My wife, Lori, and I are not good with houseplants. When she brings home a new plant, I shake my head, knowing the plant’s likely demise. I want to pull it aside and whisper, “I’m so sorry she bought you. I promise I’ll pray for you.”

If plants could muster a police force, they would charge Lori and me with negligent homicide.

So last year, when some well meaning friends gave us an amaryllis for Christmas, I thanked them kindly.

And as soon as they left, I knelt by their gift and offered last rites for it.

Much to my surprise, Lori faithfully watered and cared for the amaryllis. And even more to my surprise, in due time, it blossomed bright red bulbs, a true wonder of nature.

And then we placed it in the garage.

I forgot about it.

Days turned into weeks.

Then, it happened. One day as I was carrying my laptop and books into the house for some evening work, the amaryllis shocked me. I well nigh dropped my armful of work.

That plant had blossomed.

“How did that happen?” I asked myself.

No water; an inconspicuous corner of the garage; no Miracle Grow. But there they were: scarlet red bulbs, grinning at me as if to say, “You can’t keep me down. If you don’t take care of me, I’ll show you and blossom anyway.”

“This amaryllis is the perfect companion to Houseplants for Dummies,” I told Lori.

It had bloomed in an unlikely place.

My amaryllis reminds me of people I know who have been cast into the dark corners of life’s garages and blossomed anyway.
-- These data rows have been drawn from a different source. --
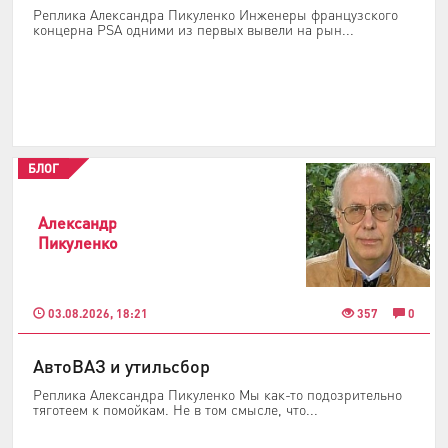
Реплика Александра Пикуленко Инженеры французского
концерна PSA одними из первых вывели на рын...
БЛОГ
Александр
Пикуленко
03.08.2026, 18:21
357
0
АвтоВАЗ и утильсбор
Реплика Александра Пикуленко Мы как-то подозрительно
тяготеем к помойкам. Не в том смысле, что...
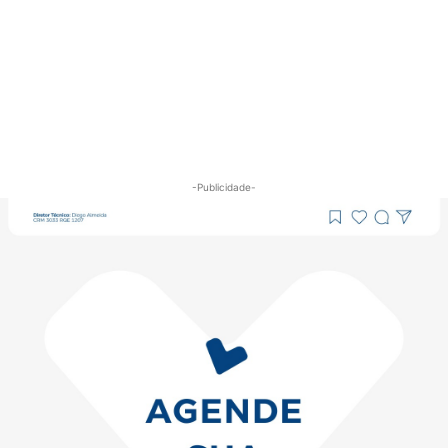
-Publicidade-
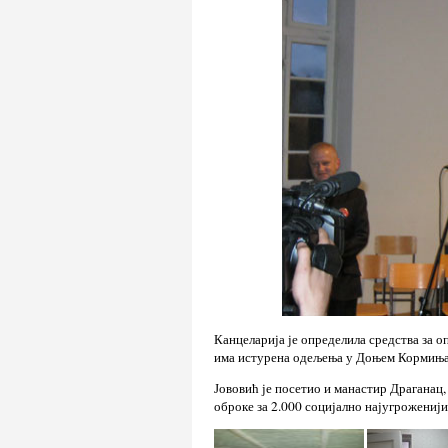
Канцеларија је определила средства за о
има истурена одељења у Доњем Кормиња
Јововић је посетио и манастир Драганац,
оброке за 2.000 социјално најугроженији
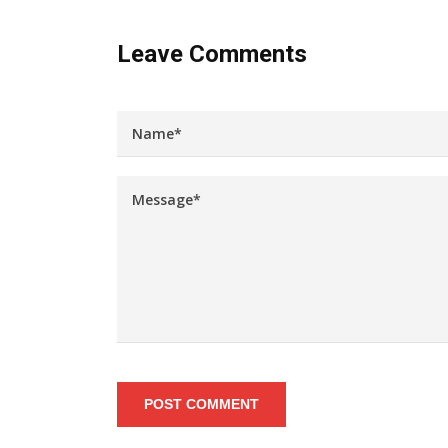
Leave Comments
POST COMMENT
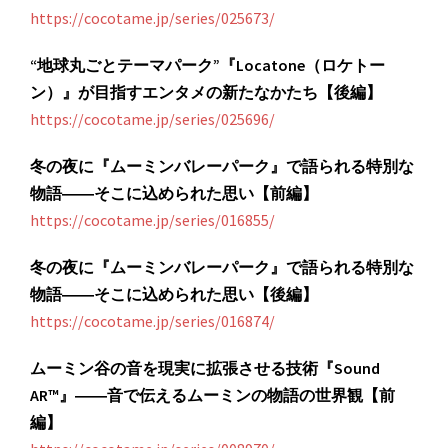
https://cocotame.jp/series/025673/
“地球丸ごとテーマパーク”『Locatone（ロケトー
ン）』が目指すエンタメの新たなかたち【後編】
https://cocotame.jp/series/025696/
冬の夜に『ムーミンバレーパーク』で語られる特別な
物語――そこに込められた思い【前編】
https://cocotame.jp/series/016855/
冬の夜に『ムーミンバレーパーク』で語られる特別な
物語――そこに込められた思い【後編】
https://cocotame.jp/series/016874/
ムーミン谷の音を現実に拡張させる技術『Sound
AR™』――音で伝えるムーミンの物語の世界観【前
編】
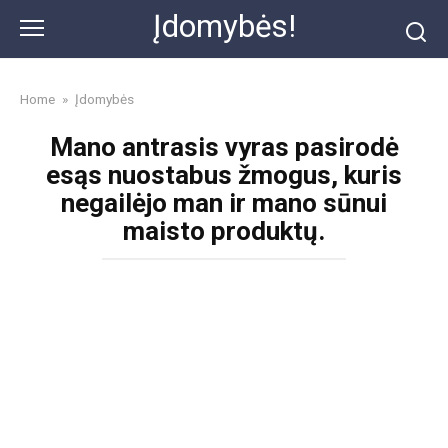
Skip
Įdomybės!
to
content
Home
»
Įdomybės
Mano antrasis vyras pasirodė
esąs nuostabus žmogus, kuris
negailėjo man ir mano sūnui
maisto produktų.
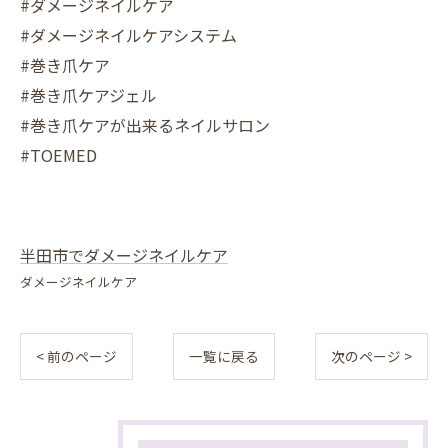
#ダメージネイルケア
#ダメージネイルケアシステム
#巻き爪ケア
#巻き爪ケアジェル
#巻き爪ケアが出来るネイルサロン
#TOEMED
半田市でダメージネイルケア
ダメージネイルケア
< 前のページ
一覧に戻る
次のページ >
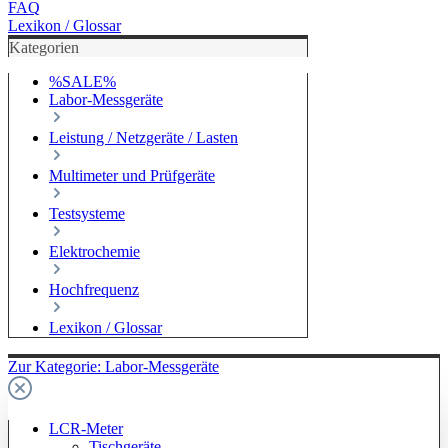
FAQ
Lexikon / Glossar
Kategorien
%SALE%
Labor-Messgeräte
Leistung / Netzgeräte / Lasten
Multimeter und Prüfgeräte
Testsysteme
Elektrochemie
Hochfrequenz
Lexikon / Glossar
Zur Kategorie: Labor-Messgeräte
LCR-Meter
Tischgeräte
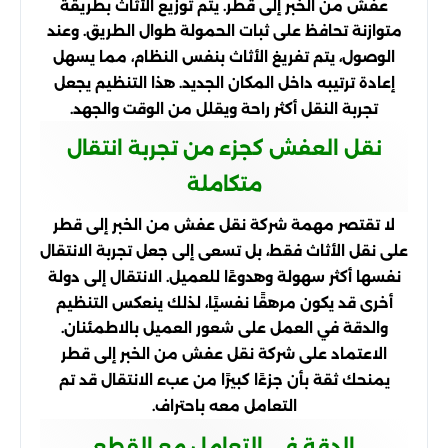
عفش من الخبر إلى قطر. يتم توزيع الأثاث بطريقة
متوازنة تحافظ على ثبات الحمولة طوال الطريق. وعند
الوصول، يتم تفريغ الأثاث بنفس النظام، مما يسهل
إعادة ترتيبه داخل المكان الجديد. هذا التنظيم يجعل
تجربة النقل أكثر راحة ويقلل من الوقت والجهد.
نقل العفش كجزء من تجربة انتقال
متكاملة
لا تقتصر مهمة شركة نقل عفش من الخبر إلى قطر
على نقل الأثاث فقط، بل تسعى إلى جعل تجربة الانتقال
نفسها أكثر سهولة وهدوءًا للعميل. الانتقال إلى دولة
أخرى قد يكون مرهقًا نفسيًا، لذلك ينعكس التنظيم
والدقة في العمل على شعور العميل بالاطمئنان.
الاعتماد على شركة نقل عفش من الخبر إلى قطر
يمنحك ثقة بأن جزءًا كبيرًا من عبء الانتقال قد تم
التعامل معه باحتراف.
الدقة في التعامل مع القطع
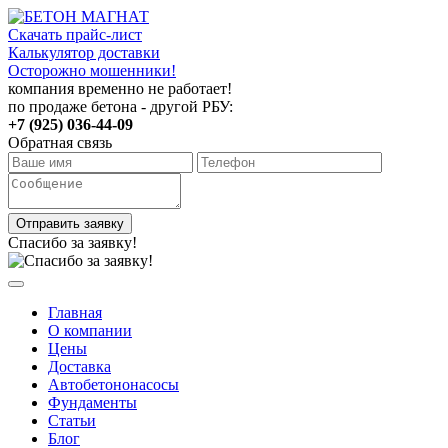
Скачать прайс-лист
Калькулятор доставки
Осторожно мошенники!
компания временно не работает!
по продаже бетона - другой РБУ:
+7 (925) 036-44-09
Обратная связь
Отправить заявку
Спасибо за заявку!
Главная
О компании
Цены
Доставка
Автобетононасосы
Фундаменты
Статьи
Блог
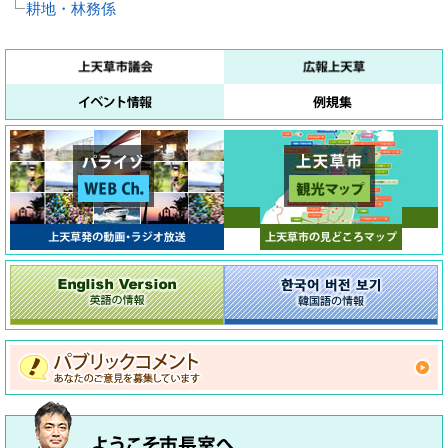
耕地・林務係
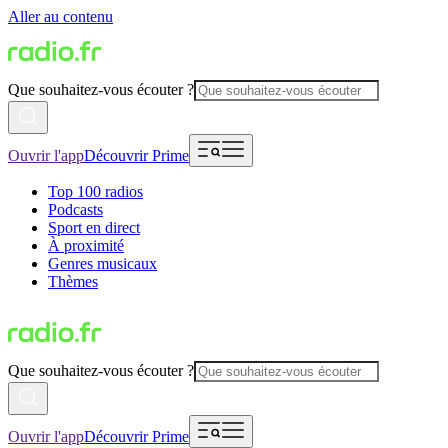
Aller au contenu
Que souhaitez-vous écouter ?
Ouvrir l'app
Découvrir Prime
Top 100 radios
Podcasts
Sport en direct
À proximité
Genres musicaux
Thèmes
Que souhaitez-vous écouter ?
Ouvrir l'app
Découvrir Prime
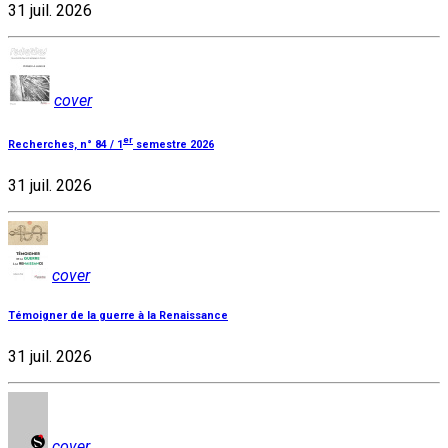
31 juil. 2026
cover
er
Recherches, n° 84 / 1
semestre 2026
31 juil. 2026
cover
Témoigner de la guerre à la Renaissance
31 juil. 2026
cover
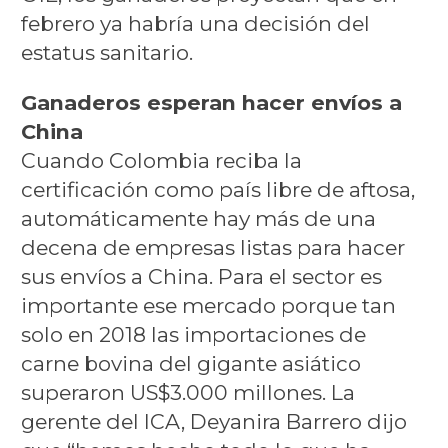
febrero ya habría una decisión del
estatus sanitario.
Ganaderos esperan hacer envíos a
China
Cuando Colombia reciba la
certificación como país libre de aftosa,
automáticamente hay más de una
decena de empresas listas para hacer
sus envíos a China. Para el sector es
importante ese mercado porque tan
solo en 2018 las importaciones de
carne bovina del gigante asiático
superaron US$3.000 millones. La
gerente del ICA, Deyanira Barrero dijo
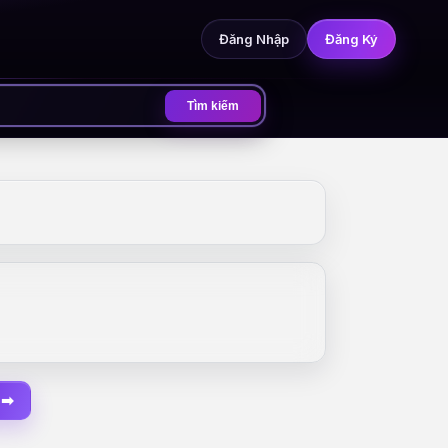
Đăng Nhập
Đăng Ký
Tìm kiếm
 ➡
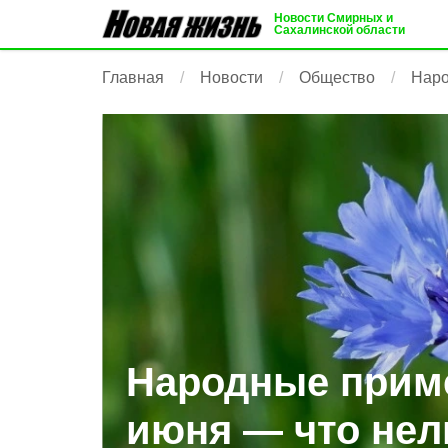
Новости Смирных и
Сахалинской области
Главная
Новости
Общество
Наро
Народные приме
июня — что нел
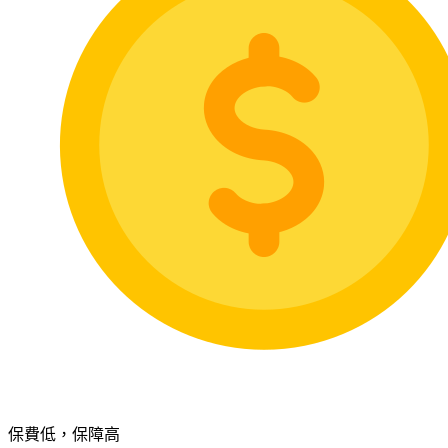
保費低，保障高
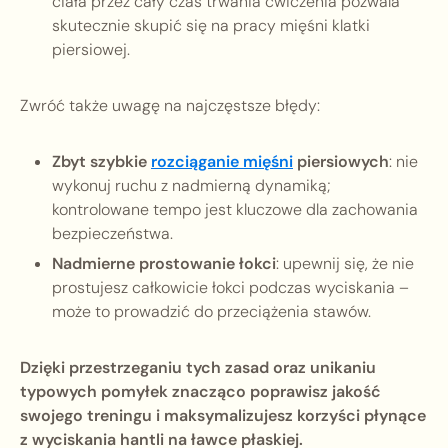
ciała przez cały czas trwania ćwiczenia pozwala
skutecznie skupić się na pracy mięśni klatki
piersiowej.
Zwróć także uwagę na najczęstsze błędy:
Zbyt szybkie
rozciąganie mięśni
piersiowych
: nie
wykonuj ruchu z nadmierną dynamiką;
kontrolowane tempo jest kluczowe dla zachowania
bezpieczeństwa.
Nadmierne prostowanie łokci
: upewnij się, że nie
prostujesz całkowicie łokci podczas wyciskania –
może to prowadzić do przeciążenia stawów.
Dzięki przestrzeganiu tych zasad oraz unikaniu
typowych pomyłek znacząco poprawisz jakość
swojego treningu i maksymalizujesz korzyści płynące
z wyciskania hantli na ławce płaskiej.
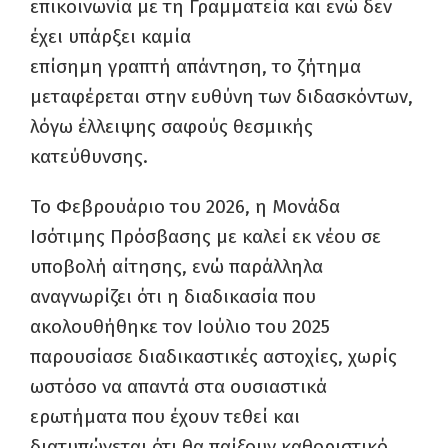
επικοινωνία με τη Γραμματεία και ενώ δεν
έχει υπάρξει καμία
επίσημη γραπτή απάντηση, το ζήτημα
μεταφέρεται στην ευθύνη των διδασκόντων,
λόγω έλλειψης σαφούς θεσμικής
κατεύθυνσης.
Το Φεβρουάριο του 2026, η Μονάδα
Ισότιμης Πρόσβασης με καλεί εκ νέου σε
υποβολή αίτησης, ενώ παράλληλα
αναγνωρίζει ότι η διαδικασία που
ακολουθήθηκε τον Ιούλιο του 2025
παρουσίασε διαδικαστικές αστοχίες, χωρίς
ωστόσο να απαντά στα ουσιαστικά
ερωτήματα που έχουν τεθεί και
διατυπώνεται ότι θα παίξουν καθοριστικό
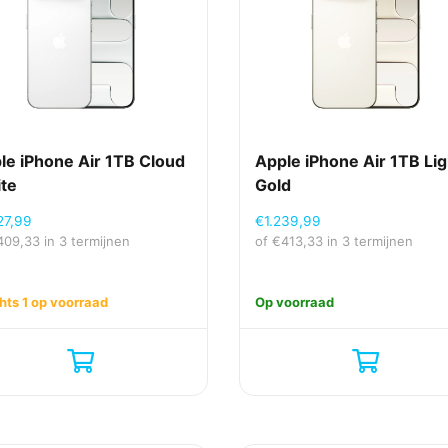
le iPhone Air 1TB Cloud
Apple iPhone Air 1TB Lig
te
Gold
27,99
€
1.239,99
409,33
in 3 termijnen
of
€
413,33
in 3 termijnen
hts 1 op voorraad
Op voorraad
Like Thelma, who is almost 90 years old. She’s been blooming for years, long before I met her. I carefully observed her week after week as she dutifully cared for her husband in the long-term care facility where he spent the last years of his life. Always wearing a smile, she wanted to know about my day and how I was doing.

After her husband’s death, she managed quite well living home alone, until she took a hard fall. Then she was in the same long-term care facility where she had once cared for her husband. Every time I visited her, the same smile was there. “Tell me how you are doing?” she would cheerily ask.

I knew she was in pain.

“How do you keep such a positive attitude?” I asked her.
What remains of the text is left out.